Turkey protesters air pent-up frustration

ANKARA, Fulya Ozerkan- What started as a small campaign against a local project in Istanbul has rapidly spiralled into an outpouring of national anger over how the Islamist-rooted government treats its citizens, which threatens to tarnish Turkey's reputation as a model for the Muslim region.
Ordinary citizens in Ankara's residential neighbourhoods beat pots and pans or blew whistles to express their discontent, while in the streets of the capital as well as Istanbul marchers faced tear gas and water cannon.

Turkey protesters air pent-up frustration
Turks in the officially secular country have become increasingly frustrated by what they see as curbs to their freedom by the ruling Justice and Development Party (AKP) and Prime Minister Tayyip Recep Erdogan, whom some protesters accuse of being a "dictator".
"This is a movement which is a result of growing frustration and disappointment among secular segments of society who could not influence politics over the last decade," said Sinan Ulgen, visiting scholar at Carnegie Europe.

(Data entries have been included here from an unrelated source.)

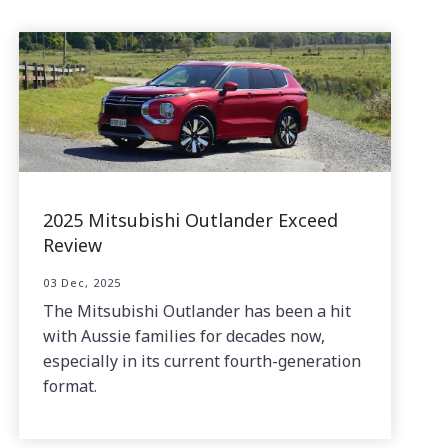
2025 Mitsubishi Outlander Exceed
Review
03 Dec, 2025
The Mitsubishi Outlander has been a hit
with Aussie families for decades now,
especially in its current fourth-generation
format.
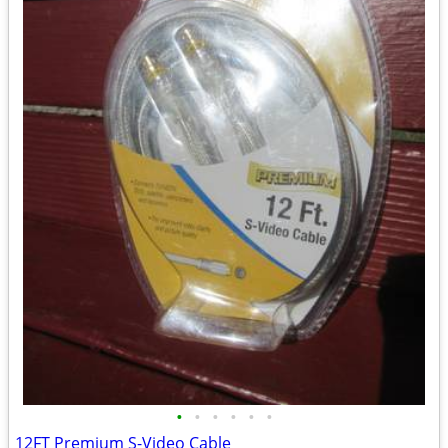
•
•
•
•
•
•
12FT Premium S-Video Cable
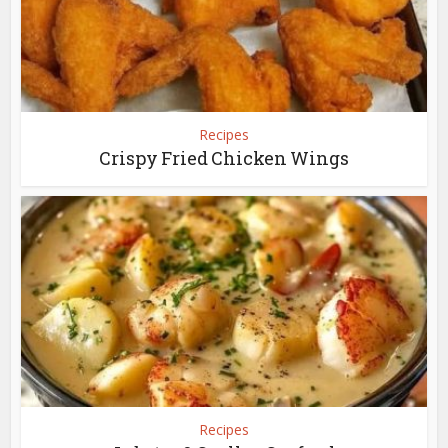
Recipes
Crispy Fried Chicken Wings
Recipes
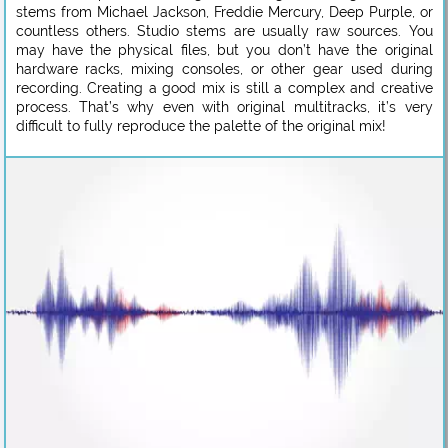
stems from Michael Jackson, Freddie Mercury, Deep Purple, or
countless others. Studio stems are usually raw sources. You
may have the physical files, but you don’t have the original
hardware racks, mixing consoles, or other gear used during
recording. Creating a good mix is still a complex and creative
process. That’s why even with original multitracks, it’s very
difficult to fully reproduce the palette of the original mix!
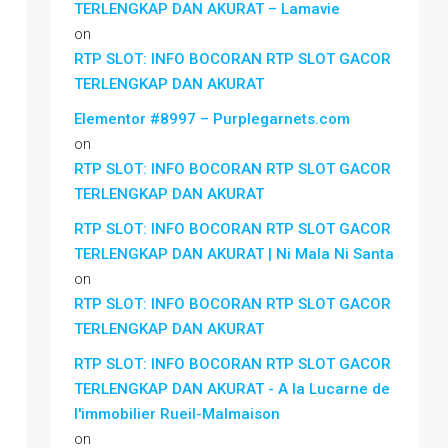
TERLENGKAP DAN AKURAT – Lamavie
on
RTP SLOT: INFO BOCORAN RTP SLOT GACOR
TERLENGKAP DAN AKURAT
Elementor #8997 – Purplegarnets.com
on
RTP SLOT: INFO BOCORAN RTP SLOT GACOR
TERLENGKAP DAN AKURAT
RTP SLOT: INFO BOCORAN RTP SLOT GACOR
TERLENGKAP DAN AKURAT | Ni Mala Ni Santa
on
RTP SLOT: INFO BOCORAN RTP SLOT GACOR
TERLENGKAP DAN AKURAT
RTP SLOT: INFO BOCORAN RTP SLOT GACOR
TERLENGKAP DAN AKURAT - A la Lucarne de
l'immobilier Rueil-Malmaison
on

"This is an unprecedented, abrupt and unplanned public movement that has not been manipulated by any political party. It is a big surprise," he told AFP.

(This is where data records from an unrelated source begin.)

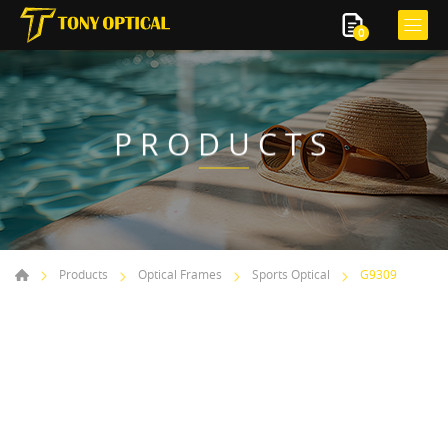
0
PRODUCTS
Products
Optical Frames
Sports Optical
G9309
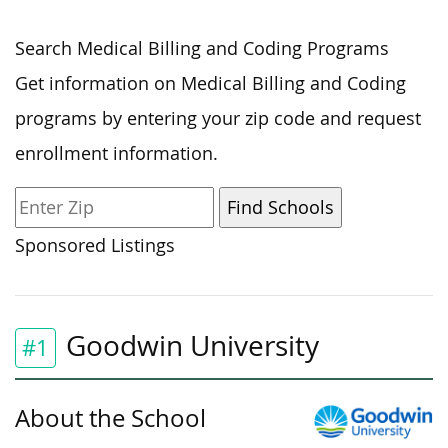
Search Medical Billing and Coding Programs
Get information on Medical Billing and Coding
programs by entering your zip code and request
enrollment information.
Sponsored Listings
Goodwin University
#1
About the School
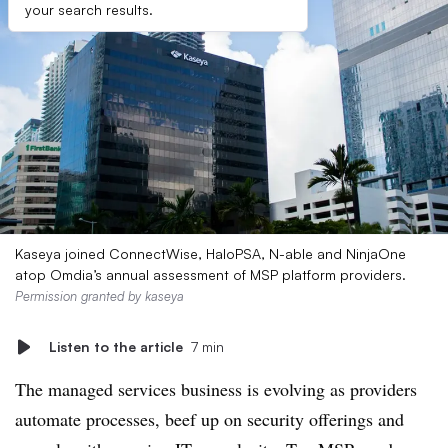
your search results.
Kaseya joined ConnectWise, HaloPSA, N-able and NinjaOne
atop Omdia’s annual assessment of MSP platform providers.
Permission granted by kaseya
Listen to the article
7 min
The managed services business is evolving as providers
automate processes, beef up on security offerings and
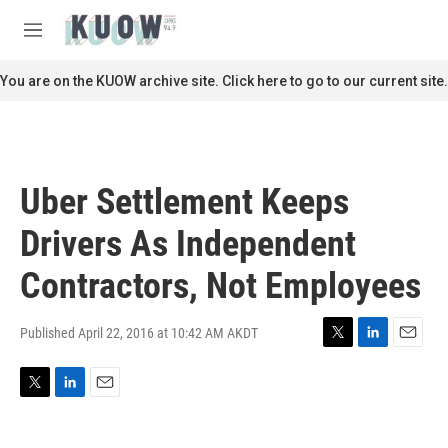
Skip to main content
S
e
M
a
e
r
n
You are on the KUOW archive site. Click here to go to our current site.
c
u
h
u
e
r
Uber Settlement Keeps
y
Drivers As Independent
Contractors, Not Employees
Published April 22, 2016 at 10:42 AM AKDT
T
L
E
w
i
m
i
n
a
T
L
E
t
k
i
w
i
m
t
e
l
i
n
a
e
d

While analysts caution against describing the popular protests here as a harbinger of a "Turkish Spring", the heavy-handed government response has sparked fury.
Police fired tear gas in both Ankara and Istanbul to disperse protesters and arrested more than 1,700 people as unrest spread to 67 cities nationwide.
One eyewitness in Ankara said police were beating some demonstrators with sticks as protesters shouted "Dictator, resign" and "We will resist until we win."
Many protesters feel Erdogan's rule has left Turkish society more polarised than ever, with opponents of the AKP government openly voicing concerns that Turkey is moving toward conservative Islam.
The ruling party, which enjoys a large parliamentary majority, has passed a series of reforms which have outraged many citizens who complain of a slide toward an authoritarian and conservative agenda.
In 2004, the party attempted to submit a controversial amendment on banning adultery but had to back down amid criticism from opposition parties and women's groups.
Last year, Erdogan provoked outrage when he likened abortion to murder, and secularists cried foul when parliament last year passed his contentious education reform allowing clerical schools for the raising of what he described as a "pious generation."
More recently, Turkey's parliament passed legislation curbing alcohol sales and advertising, which would be the toughest in the republic's history if the president, a former AKP member, signs it into law.
In April, an Istanbul court ordered a retrial for world-renowned pianist Fazil Say, who was convicted to 10 months in prison for blasphemy over a series of social media posts. The 43-year-old virtuoso has accused the AKP of being behind the case against him.
Critics accuse Erdogan's government of using courts to silence dissenting voices.
Turkey is the leading jailer of journalists worldwide, imprisoning even more than China or Iran, according to rights groups.
Hundreds of military officers, academics and lawyers are also in detention -- most of them accused of plotting against the government.
The movement in Taksim Square started as an ecologist protest against the razing of some 600 trees but ballooned quickly into a large-scale demonstration that the foreign minister has said is harming Turkey's global reputation.
"This has become a movement against a government that is increasingly sticking its nose into our private lives," said one protester, who gave his name as Hamdi.
Erdogan's ruling AKP first won elections in 2002 on a wave of popular support after years of unstable coalition governments. His party swept 50 percent of the votes in 2011 elections.
The AKP can point to a transformation of the economy after a devastating meltdown in 2001 and has introduced strict budgetary discipline, posting growth rates of over eight percent in 2010 and 2011.
Erdogan has also sought to raise Turkey's diplomatic profile, often engaging in lectures on how democracy and Muslim values can coexist, in particular in countries swept up by the Arab Spring uprisings.
But many analysts say the government response to the protests has dealt a blow to Ankara's goal to become a Muslim-majority role model in a fragile region.
-- Penguin documentaries, but little TV coverage of events --
Foreign Minister Ahmet Davutoglu wrote on Twitter that the protests would "harm the reputation of our country, which is admired both in the region and the world."
Turkey's former ally Syria has even mocked Erdogan, who has long urged the regime of President Bashar al-Assad to listen to its people's demands, and accused the Turkish leader of "terrorising" his own people.
"Turkey is not in a situation to preach democracy because winning elections alone is not an indicator of the quality of democracy," said Ilter Turan, a professor at Istanbul's private Bilgi University.
"Mr Erdogan does not accept any limitations to his power as a majority leader," Turan said.
And in what was seen as another sign of government pressure, Turkish media hardly covered the protests.
As clashes took place across the country, some prime-time TV stations refused to interrupt their daily broadcasts and aired penguin documentaries and cooking shows instead of full coverage of the nationwide protests.